Hay veces que la expresión más amorosa y elocuente es el silencio, pero le sigue la música. Ésta ejerce un gran poder. Su misterio y magia nos transforma; abre puertas interiores, se apodera del alma, tiene el prodigio de llevarnos de la mano hacia la luz y hacia el amor infinito, al menos así es para quienes hemos tenido la suerte de experimentarlo.
Me parece interesante saber que la forma en la que entendemos la música desde Pitágoras, filósofo y matemático griego del siglo vi a.C., es como ondas sonoras con determinadas frecuencias que generan una vibración. En un sentido matemático todo lo que existe suena y todo lo que existe tiene una conformación. Es decir, la vibración es música que llega del exterior y penetra en nuestro cuerpo. Sin embargo, nuestro cuerpo y alma desde el interior también generan su propia música.
La música que nuestros sentidos perciben contiene una magia que puede transportarnos a lugares remotos y a otros estados de conciencia. Esta intención ha existido desde siempre. De hecho, si hay algo en lo que todas las religiones del mundo coinciden es en incluir música en sus rituales. Desde el sonido de tambores, hasta coros angelicales o cantos gregorianos. Con ello buscan conectar el espíritu humano con Dios mediante la cadencia musical. Así, la frecuencia cardiaca se armoniza, la mente se calma y las células y la química interior responden. El resultado final es un estado armónico.
Eso es precisamente lo que estudia la neuromusicología, una nueva ciencia que analiza la manera en que la música actúa en la mente. Esta disciplina ha detectado que con ella las ondas del cerebro descienden de la frecuencia beta alta, del estado normal despierto, a rangos de alfa y theta, correspondientes con estados meditativos e inductivos de trance. Otro punto interesante es que la música armónica hace descender el nivel de las hormonas del estrés; mientras promueve el repunte de los químicos del bienestar, como la dopamina, las endorfinas, la serotonina y la oxitocina.
Lo que todavía la ciencia no se explica con certeza es qué tienen los sonidos que pueden tocarnos el alma, sanarnos y emocionarnos como ninguna otra cosa lo puede hacer.
Por otro lado, Pitágoras afirma que el alma existe y se llama enérgeia (energía). Y dicha energía, como la que emiten los planetas en el universo, emite su propia música, y nos dice: “Todos somos música. Las estrellas y los planetas son esferas musicales”; a lo cual agrega: “Todos somos uno. Formamos parte de un universo, de una realidad; entonces, si en el universo todos somos una unidad, somos como un cuerpo”. Lo que sucede en una parte afecta el todo.
El alma es un acorde
Pitágoras creía en el poder curativo de la música. Desde su visión, ciertas melodías apaciguaban pasiones poco sanas y conseguían la armonía del alma y, por lo tanto, del cuerpo: “El alma es un acorde y la disonancia, su enfermedad”.

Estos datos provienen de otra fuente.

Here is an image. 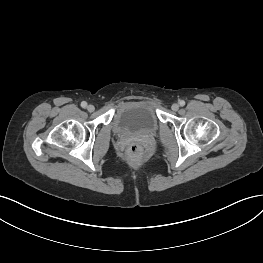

Habría que ser conscientes de que nuestra actitud es una vibración y esa vibración se convierte en música. Con el cuerpo y la mente podemos emitir esa música que no son más que señales electromagnéticas generadas por el corazón y el cerebro principalmente y que otras personas captan. Así, una sola actitud mía o tuya genera una afectación en el todo, por dentro y por fuera.
Cuando nuestra actitud generamos armonía o disonancia en nuestra casa, nuestra familia y nuestro entorno, por lo que somos responsables de lo bueno o malo que sucede en el universo. ¡Vaya compromiso! Así que nos podemos cuestionar a manera de reflexión, ¿qué música transmito?